WORK ITEM:
Find every line in the entries that holds the string "This" and report it.

SOURCE DATA:
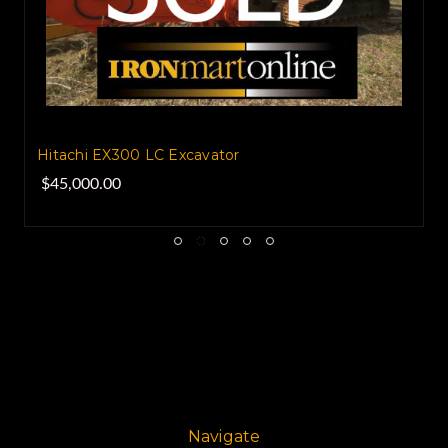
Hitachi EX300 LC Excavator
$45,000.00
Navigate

...

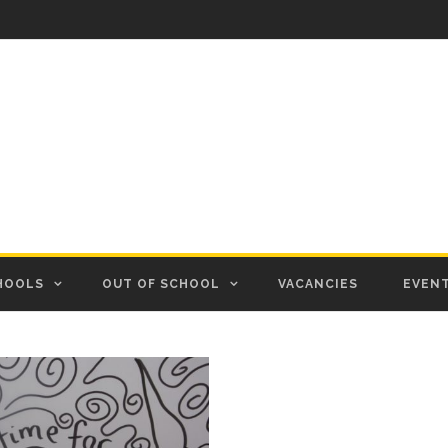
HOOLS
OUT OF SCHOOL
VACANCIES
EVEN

---

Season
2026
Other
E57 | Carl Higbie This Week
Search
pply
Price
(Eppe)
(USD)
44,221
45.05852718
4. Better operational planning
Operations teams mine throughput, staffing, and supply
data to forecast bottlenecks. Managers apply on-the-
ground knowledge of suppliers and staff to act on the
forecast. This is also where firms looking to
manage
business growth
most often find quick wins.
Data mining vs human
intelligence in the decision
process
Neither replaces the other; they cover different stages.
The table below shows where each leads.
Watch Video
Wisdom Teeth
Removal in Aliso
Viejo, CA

OUTPUT OF THE EXERCISE:
E57 | Carl Higbie This Week
forecast. This is also where firms looking to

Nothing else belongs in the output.